“No,” she muttered sulkily. “I’m not the sort of woman that makes a lot of friends. I expect people don’t like me, as a rule.”
“You’re the sort of woman that behaves like a blooming infant!” he said. “Supposing I don’t help you? What then, I keep asking you? How shall you get money? You can only borrow it—and there’s nobody but Janet, and she’d have to ask her father for it. Of course, if you’d sooner borrow from Osmond Orgreave than from me—”
“I don’t want to borrow from any one,” she protested.
“Then you want to starve! And you want your boy to starve—or else to live on charity! Why don’t you look facts in the face? You’ll have to look them in the face sooner or later, and the sooner the better. You think you’re doing a fine thing by sitting tight and bearing it, and saying nothing, and keeping it all a secret, until you get pitched into the street! Let me tell you you aren’t.”
Five.
She dropped into a chair by the piano, and rested her elbows on the curved lid of the piano.

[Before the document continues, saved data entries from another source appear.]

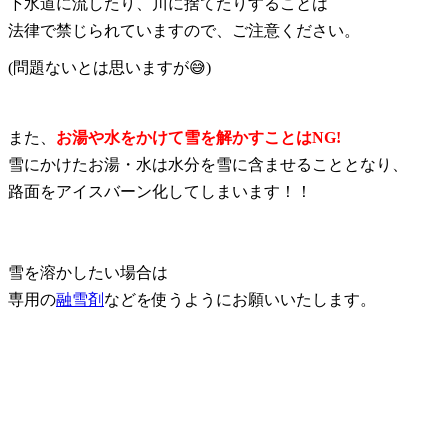
下水道に流したり、川に捨てたりすることは
法律で禁じられていますので、ご注意ください。
(問題ないとは思いますが😅)
また、
お湯や水をかけて雪を解かすことはNG!
雪にかけたお湯・水は水分を雪に含ませることとなり、
路面をアイスバーン化してしまいます！！
雪を溶かしたい場合は
専用の
融雪剤
などを使うようにお願いいたします。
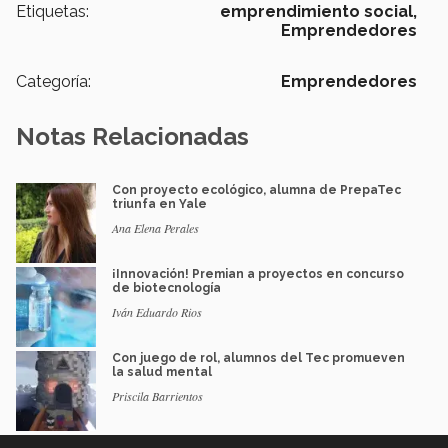
Etiquetas:
emprendimiento social,
Emprendedores
Categoría:
Emprendedores
Notas Relacionadas
Con proyecto ecológico, alumna de PrepaTec
triunfa en Yale
Ana Elena Perales
¡Innovación! Premian a proyectos en concurso
de biotecnología
Iván Eduardo Rios
Con juego de rol, alumnos del Tec promueven
la salud mental
Priscila Barrientos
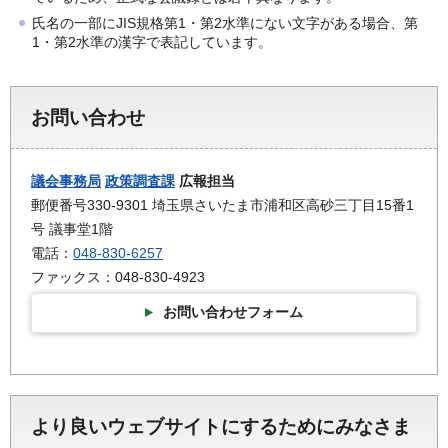
氏名の一部にJIS規格第1・第2水準にない文字がある場合、第
1・第2水準の漢字で表記しています。
お問い合わせ
議会事務局
政策調査課
広報担当
郵便番号330-9301 埼玉県さいたま市浦和区高砂三丁目15番1
号 議事堂1階
電話：
048-830-6257
ファックス：048-830-4923
お問い合わせフォーム
より良いウェブサイトにするためにみなさま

“You’re frightfully cruel!” she sobbed, hiding her face.
He fidgeted away to the larger of the two windows, which was bayed, so that the room could boast a view of the sea. On the floor he noticed an open book, pages downwards. He picked it up. It was the poems of Crashaw, an author he had never read but had always been intending to read. Outside, the driver of his cab was bunching up his head and shoulders together under a large umbrella, upon which the rain spattered. The flanks of the resigned horse glistened with rain.
“You needn’t talk about cruelty!” he remarked, staring hard at the signboard of an optician opposite. He could hear the faint clanging of church bells.